The first effect of this ‘overdose of meaning’ I think is that most representation of violence, war and trauma becomes concern porn. Middle class people watching that video of the woman on the tram may have phoned the police, but the main reason they watched it was to establish themselves as good, ‘concerned’ citizens in comparison to the bad woman who uttered the tirade.
Another result I think, of this mediated imagery overload, is that the value of people’s individual responses and ‘real life’ discussions about events and politics becomes very limited. If you can Retweet a link to an atrocity, why bother going to a meeting or even writing a blogpost about it? I know #ows is a real life, real time movement, but there are many many more people who claim to support it simply sending hashtags round the twittersphere than there are camping out in city squares. Also, I have found the level of debate amongst occupy activists to be dire.
There has been a kind of triumphalism from Occupy protestors when they have successfully ‘shut down’ meetings or talks by their ‘opponents’. For example the British Conservative minister David Willets was forced to abandon a talk at Cambridge university recently, and occupy activists in America have shut down a number of meetings and events. Their own meetings and events have been severely lacking in any kind of political analysis. 1968 this is not.

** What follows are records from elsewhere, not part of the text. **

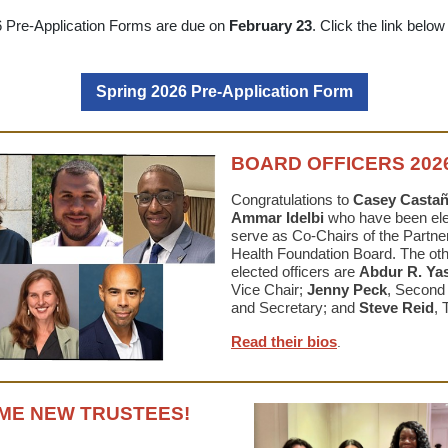
6 Pre-Application Forms are due on
February 23
.
Click the link below
Spring 2026 Pre-Application Form
BOARD OFFICERS 2026
Congratulations to
Casey Casta
Ammar
Idelbi
who have been ele
serve as Co-Chairs of the Partner
Health Foundation Board. The ot
elected officers are
Abdur R. Ya
Vice Chair;
Jenny Peck
, Second
and Secretary; and
Steve Reid
, 
Read their bios
.
E NEW TRUSTEES!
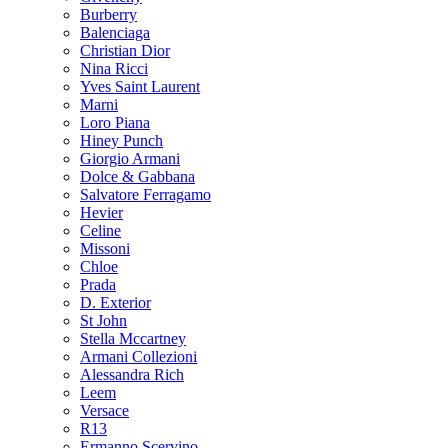
Burberry
Balenciaga
Christian Dior
Nina Ricci
Yves Saint Laurent
Marni
Loro Piana
Hiney Punch
Giorgio Armani
Dolce & Gabbana
Salvatore Ferragamo
Hevier
Celine
Missoni
Chloe
Prada
D. Exterior
St John
Stella Mccartney
Armani Collezioni
Alessandra Rich
Leem
Versace
R13
Ermanno Scervino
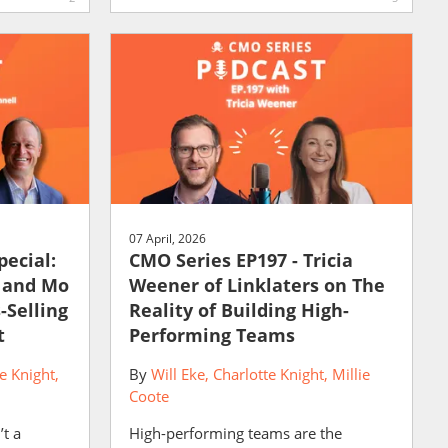
07 April, 2026
pecial:
CMO Series EP197 - Tricia
r and Mo
Weener of Linklaters on The
-Selling
Reality of Building High-
t
Performing Teams
e Knight
By
Will Eke
Charlotte Knight
Millie
Coote
’t a
High-performing teams are the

http://heresycorner.blogspot.com/2011/11/two-brains-v-no-brains.html
http://slog.thestranger.com/slog/archives/2011/11/28/whose-capitol-our-capitol
A kind of enthralling but also depressing example of this lack of ideological backbone to the occupy movement is a youtube clip of Judith Butler addressing OWS. They do that ‘human mic’ thing and her usually complex and subtle discourse gets reduced to a kind of show and tell event. I ended up spending the duration of the video admiring her leather jacket, her ‘look’, rather than listening to what she had to say. To underline my point, Butler has been described by (internet) activist fans as being the dreamiest in the video:
I am forced to abandon the 21st century and its tumblr memes, and to return to Baudrillard, who saw all this coming back in the 1990s. He wrote:
‘Today everything takes the look of the image – then all pretend that the real has disappeared under the pression and the profusion of images.. What is totally neglected is that the image also disappears under the blow and the impact of reality. The image is usually spoiled of its own existence as image, deyoted to a shameful complicity with the real. The violence exercised by the image is largely balanced by the violence done to the image – its exploitation as a pure vector of documen-tation, of testimony, of message (including the message of misery and violence), its allegeance to morale, to pedagogy, to politics, to publicity. Then the magic of the image, both as fatal and as vital illusion, is fading away. The Byzantine Iconoclasts wanted to destroy images in order to abolish meaning and the representation of God. Today we are still iconoclasts, but in an opposite way : we kill the images by an overdose of meaning.’